| DATA TO PROCESS |

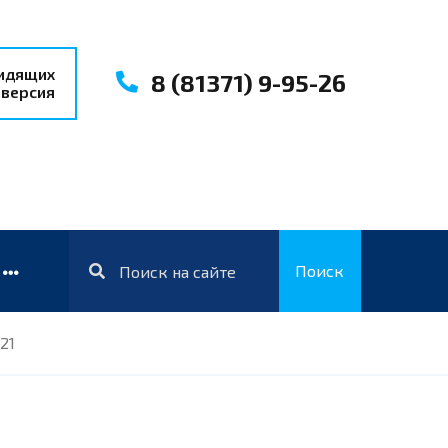
видящих
8 (81371) 9-95-26
 версия
Поиск
21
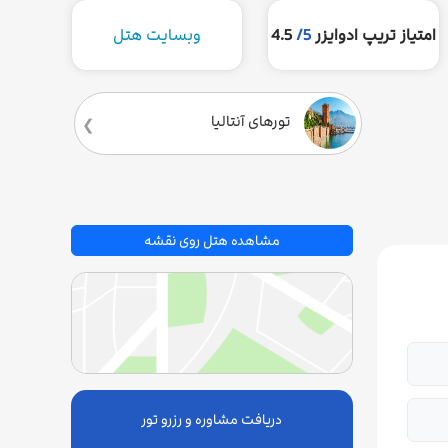
امتیاز تریپ ادوایزر
5/
4.5
وبسایت هتل
تورهای آنتالیا
مشاهده هتل روی نقشه
دریافت مشاوره و رزرو تور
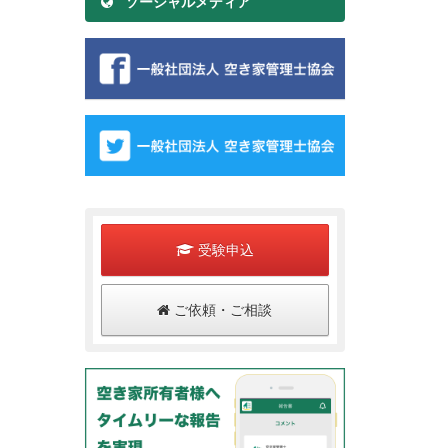
ソーシャルメディア
受験申込
ご依頼・ご相談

| WORK TASK |
Omit the pictures and set down the records exactly.

| RESULT OF THIS EXERCISE |
видящих
8 (81371) 9-95-26
 версия
Поиск
21
امتیاز تریپ ادوایزر
5/
4.5
وبسایت هتل
تورهای آنتالیا
مشاهده هتل روی نقشه
دریافت مشاوره و رزرو تور
ソーシャルメディア
受験申込
ご依頼・ご相談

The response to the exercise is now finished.